### [EXERCISE DESCRIPTION]
Could you write out the records below exactly as they appear, leaving out any pictures?

### [Dataset entries]
%%

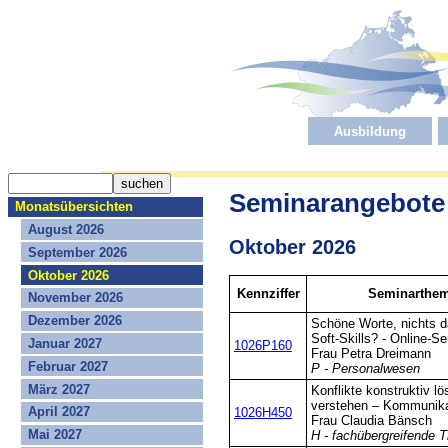
Ausbildung
Seminarangebote
Monatsübersichten
August 2026
Oktober 2026
September 2026
Oktober 2026
Kennziffer
Seminarthema
November 2026
Dezember 2026
Schöne Worte, nichts d
Soft-Skills? - Online-S
Januar 2027
1026P160
Frau Petra Dreimann
Februar 2027
P - Personalwesen
März 2027
Konflikte konstruktiv l
verstehen – Kommunika
April 2027
1026H450
Frau Claudia Bänsch
Mai 2027
H - fachübergreifende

%%

### [RESULT OF THE EXERCISE]
Ausbildung
Seminarangebote
Monatsübersichten
August 2026
Oktober 2026
September 2026
Oktober 2026
Kennziffer
Seminarthema
November 2026
Dezember 2026
Schöne Worte, nichts d
Soft-Skills? - Online-S
Januar 2027
1026P160
Frau Petra Dreimann
Februar 2027
P - Personalwesen
März 2027
Konflikte konstruktiv l
verstehen – Kommunika
April 2027
1026H450
Frau Claudia Bänsch
Mai 2027
H - fachübergreifende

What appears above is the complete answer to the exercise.